Francesca ha iniziato a lavorare 2 anni e mezzo fa con un contratto di apprendistato. Prima di lei per pulire una camera il tempo concesso era di 45 minuti, col tempo sceso a 30. Negli hotel il servizio di pulizia, oltre a quello di facchinaggio e frequentemente anche di ristorazione, è molto spesso esternalizzato. “Lavoriamo tramite agenzia e da loro riceviamo gli ordini”, spiega Francesca. Appalti brevi, che possono durare uno o due anni, finché non arriva una nuova agenzia, che né i sindacati né i lavoratori incontrano, avendo sede in altre città. In aggiunta, “lo stipendio arriva sempre in ritardo, le buste paga dopo mesi”, prosegue Francesca, perciò da quando sono state eliminate le tabelle orarie in busta paga può capitare che ai lavoratori non torni il conto degli straordinari fatti, non avendo una visione d’insieme di quante ore siano state pagate precisamente e a quali mensilità corrispondano. Una situazione che ha portato Francesca, dopo mesi di lamentele, a rivolgersi al sindacato, a differenza della maggior parte dei colleghi e delle colleghe che per paura di perdere il lavoro rimangono in silenzio.

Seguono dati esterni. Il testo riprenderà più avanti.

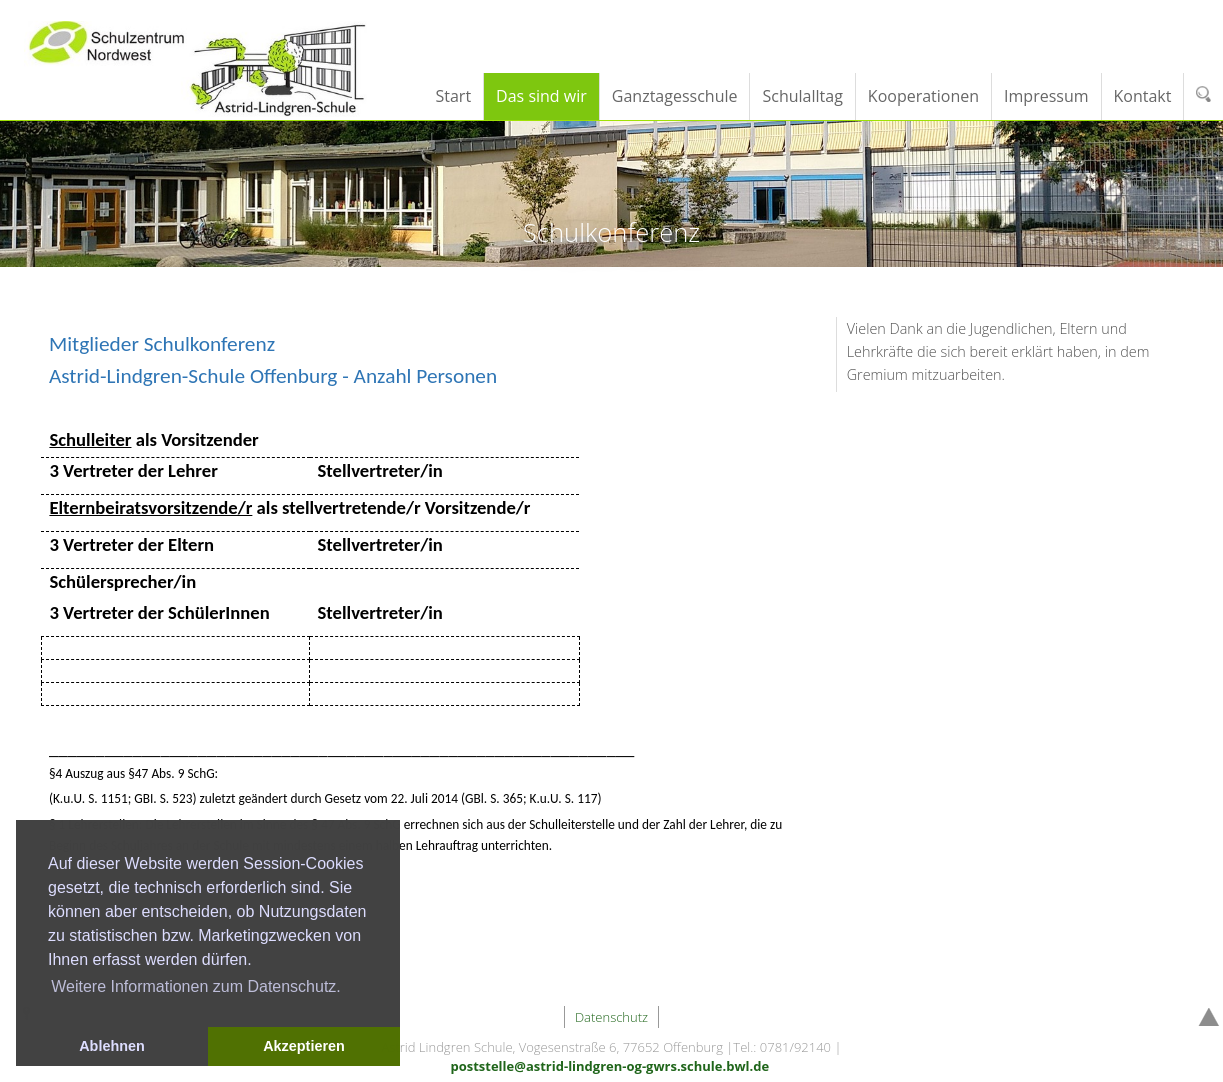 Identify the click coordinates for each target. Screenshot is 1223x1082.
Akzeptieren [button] (304, 1046)
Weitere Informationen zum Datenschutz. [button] (196, 986)
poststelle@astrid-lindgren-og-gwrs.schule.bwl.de (609, 1066)
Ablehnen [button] (112, 1046) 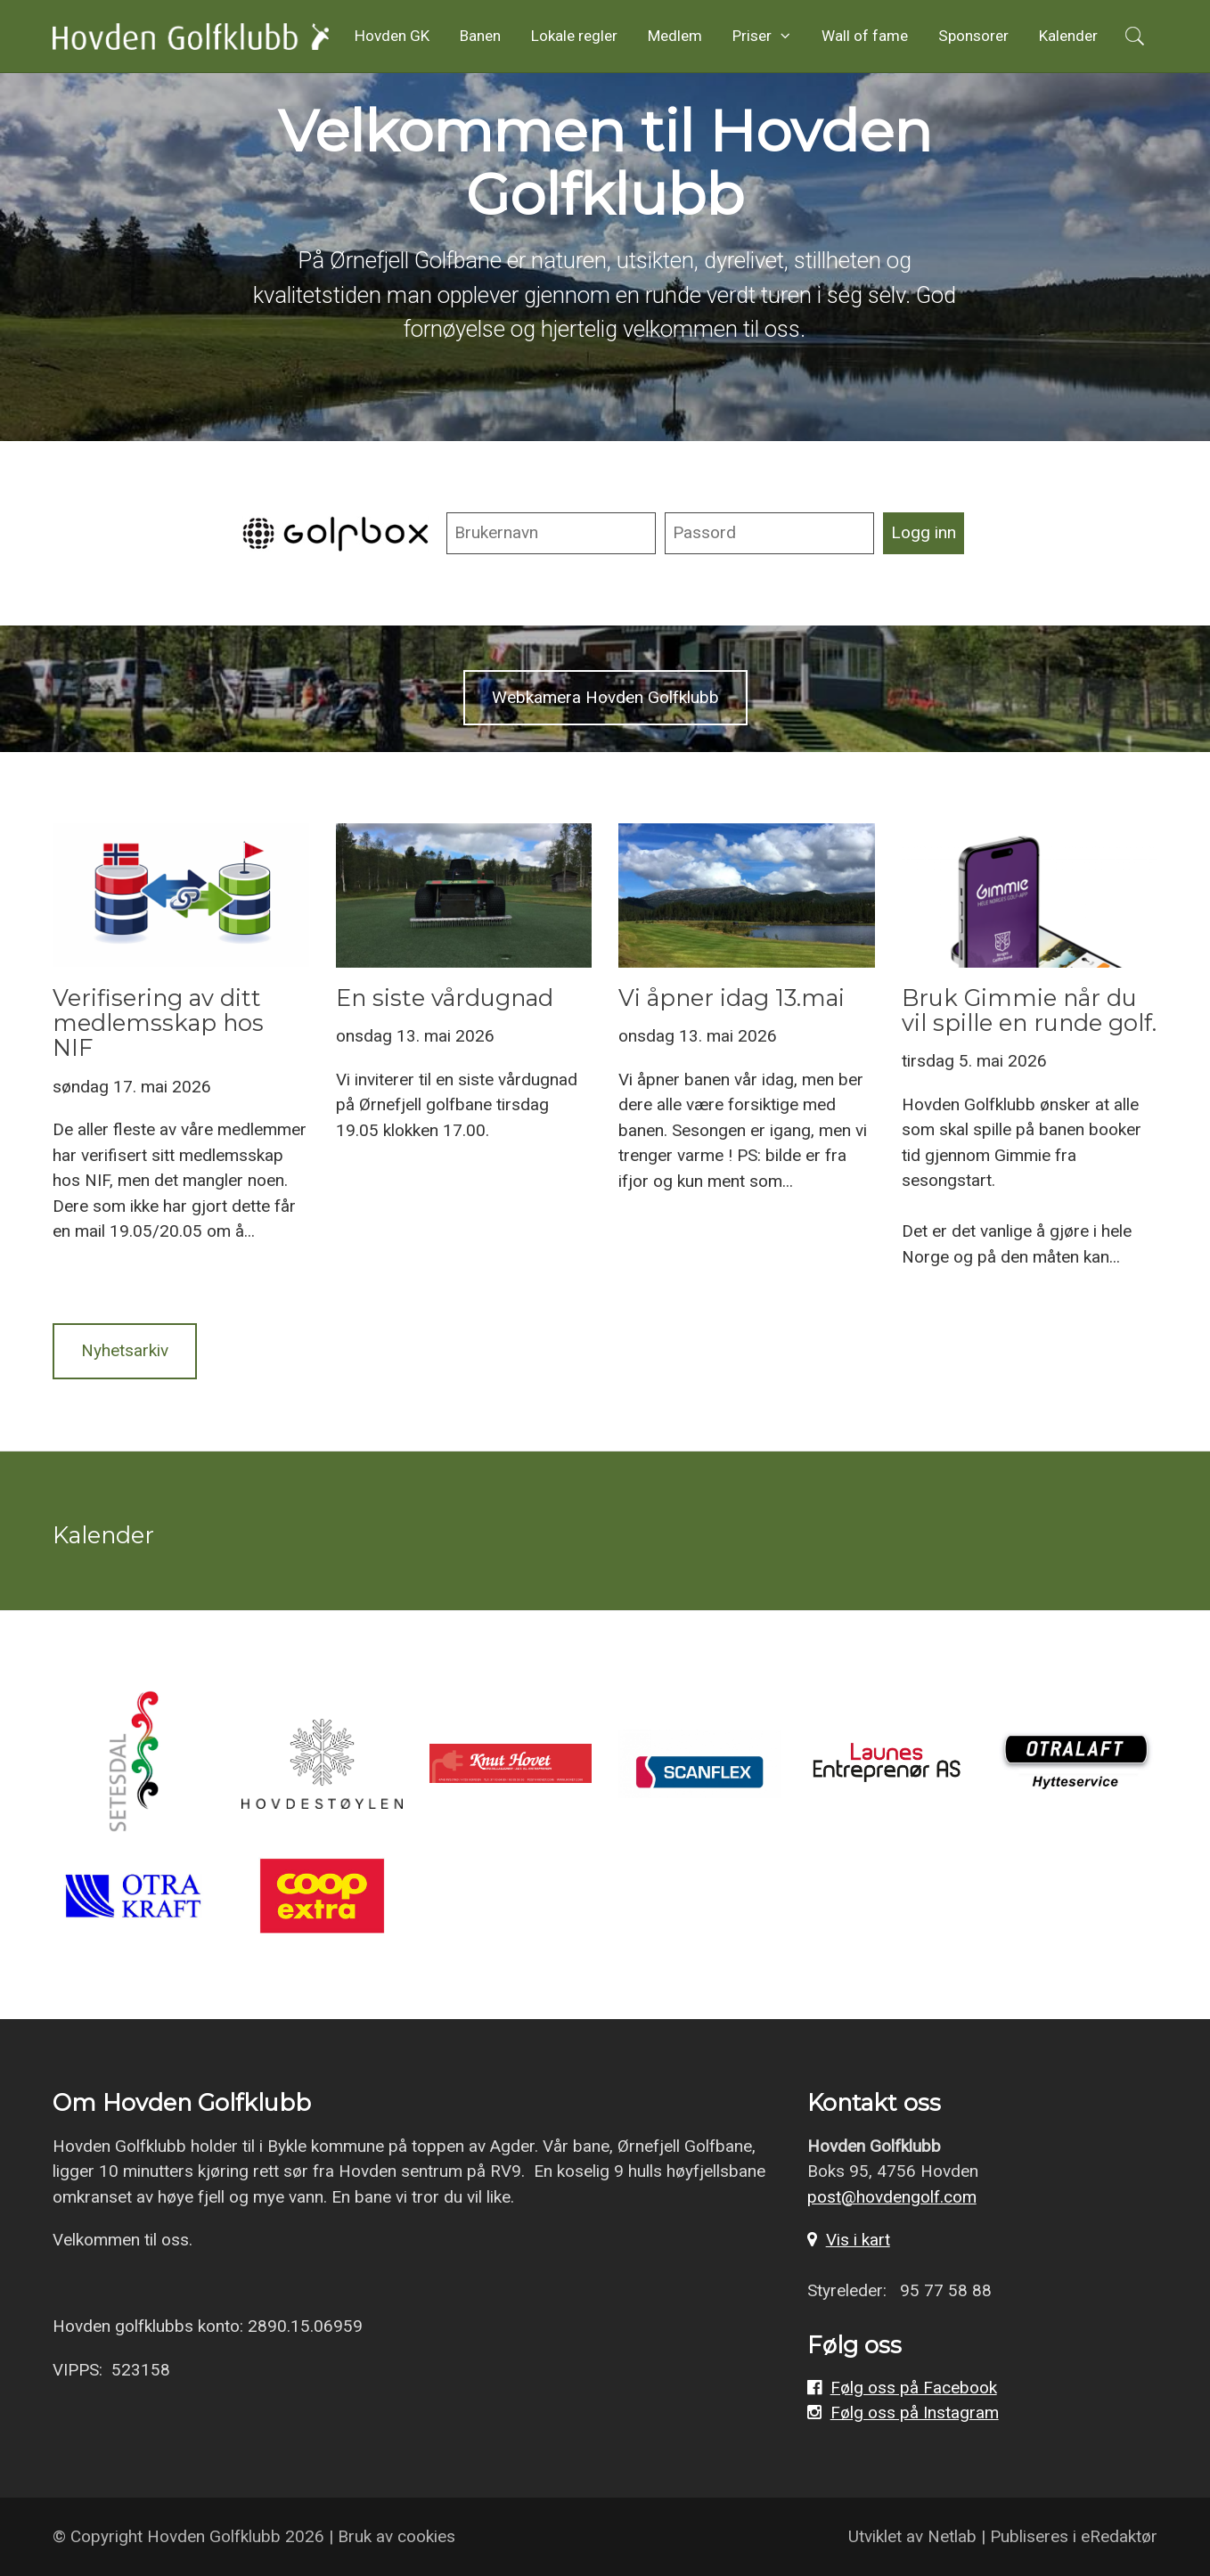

Secondo Russo si parla poco delle condizioni professionali delle addette alle pulizie, dei camerieri e delle cameriere, dei facchini, “perché i lavoratori stessi hanno paura a denunciare la situazione, dunque c’è un problema ad intervenire perché non dicono la verità avendo paura di perdere il lavoro”. La Filcams-Cgil si ritrova così a gestire “queste vertenze alla fine, quando si va a recuperare quello che i lavoratori hanno perso, e solitamente sono i committenti a farsene carico perché le società scompaiono dopo pochissimo tempo”, dice Russo. Una quadro critico, che i sindacati hanno cercato di risolvere aprendo un tavolo con le istituzioni a livello locale, che “avrebbe dovuto coinvolgere le associazioni datoriali e gli istituti di vigilanza, ma che non è più proseguito”. A questo punto, taglia corto la sindacalista, è chiaro che “il problema non si vuole risolvere”.